Difficulties with asking Ukrainian refugees to leave after 1+ year of hosting them

113 replies

uainuk · 24/06/2024 23:32

Hi all. I’m a mumsnet reader and I know how helpful and non-toxic this community is, so I decided to ask for a sanity check and advice on my situation. I’m Ukrainian myself, so it’s very difficult for me to be unbiased. And I don’t understand local mentality well enough yet. So your kind and weighted opinion will be very much appreciated. I also want to mention that not all Ukrainians are like the woman I describe in this post (or like me, of course). It’s just a one specific situation.

My boyfriend hosted a Ukrainian mum (50+) with a child (12+) more than a year ago, before we met. He had spare rooms and he’s a very nice and kind person, so it wasn’t a problem for him. He thought it will be a 6-month stay, but it already lasted much longer. In a couple of months after he hosted them we met and our relationship started developing. We decided to move in together a couple of months ago. Before I moved in he started having conversations with the woman he’s hosting about them moving on.
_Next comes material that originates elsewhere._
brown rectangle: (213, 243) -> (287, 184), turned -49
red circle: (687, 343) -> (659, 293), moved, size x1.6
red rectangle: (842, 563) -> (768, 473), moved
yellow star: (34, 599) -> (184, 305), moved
She was looking for different excuses why she needs more time etc, but they finally agreed on the date. When the date was approaching she asked for more time and he let her stay longer. And now she’s running out of time again. And conversations become tougher.

She’s been here for more that 2 years living with different hosts, she still can’t speak English properly (because she’s not learning it, but chilling most of the time instead). She has 16 hours/week job and doesn’t want to work more hours on a low-paid job, because she believes she’s entitled to something better. She doesn’t want to rent privately, because she wants a council flat and she says she can’t afford private rent even though she gets Universal Credit and she can get housing benefits.
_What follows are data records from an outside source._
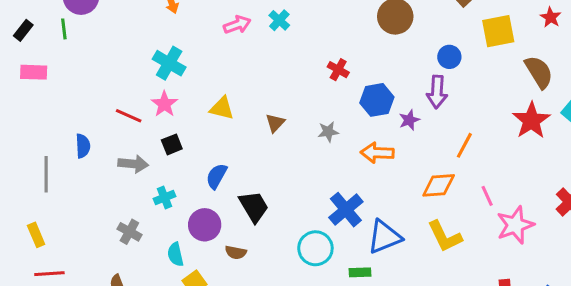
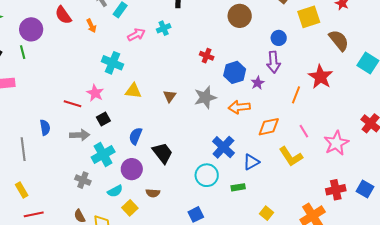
cyan cross: (279, 20) -> (164, 28), turned 32
cyan cross: (169, 63) -> (113, 63), moved
red star: (531, 120) -> (320, 77), moved
gray star: (328, 132) -> (205, 97), size x1.6
orange diamond: (439, 185) -> (269, 127), moved
pink line: (487, 196) -> (304, 131), moved
cyan cross: (165, 197) -> (103, 155), size x1.6
blue triangle: (384, 237) -> (251, 162), size x0.7
brown semicircle: (236, 252) -> (153, 193), moved
cyan semicircle: (175, 254) -> (115, 191), turned -98

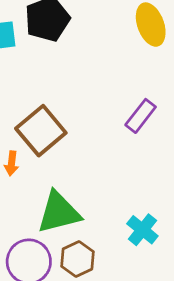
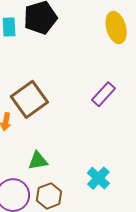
green triangle: (59, 212) -> (38, 161), size x0.6

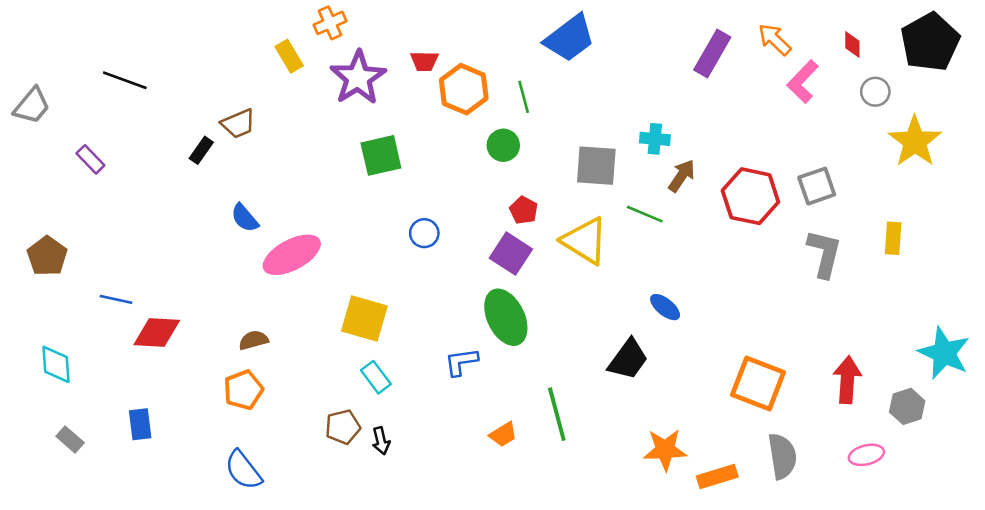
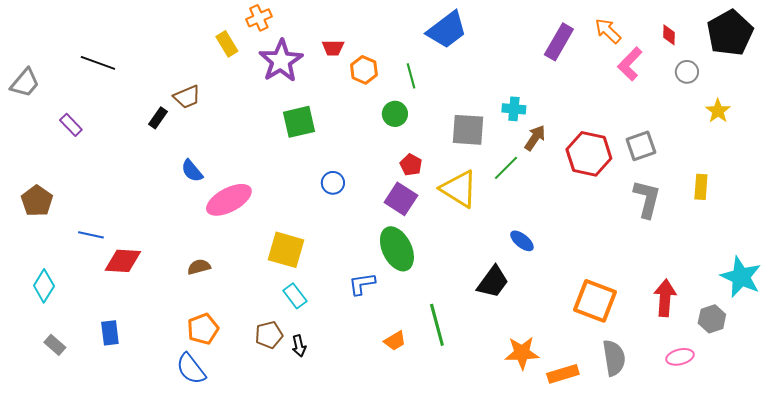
orange hexagon: (464, 89) -> (364, 70), size x0.7
yellow star: (915, 141) -> (718, 111), size x0.6
green line: (645, 214) -> (506, 168), turned -68
cyan diamond: (56, 364) -> (44, 286), turned 36
orange pentagon: (243, 390) -> (203, 329), moved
I’m also a Ukrainian and I ended up in the UK because of the war. I have a good job here and I never was on any kind of benefits, so I don’t know how the system works. But I used benefits calculator and I can see that she could afford renting privately. So I assume she just doesn’t want because she (probably) can’t save that much money if she rents privately compared to social housing. I worked my ass off for my entire life and keep doing that so I really can’t understand her.

My boyfriend wants them to move out, but he is not as direct and pushy as I am (he’s very English and I mean it in a very good way). I’m trying to be supportive, but I’m starting to freak out. The date is approaching and the situation becomes even more stressful for me and him. Even though we are trying to be a team, I think he feels more responsibility because he was hosting them before I moved in. And he’s trying to be nice to her which I believe she takes as a weakness. So the woman is trying to manipulate a lot and is saying how hard her life is and that she can’t move out because of ‘new reason every time’. And she’s trying to make him pay for her stuff, do jobs for her etc.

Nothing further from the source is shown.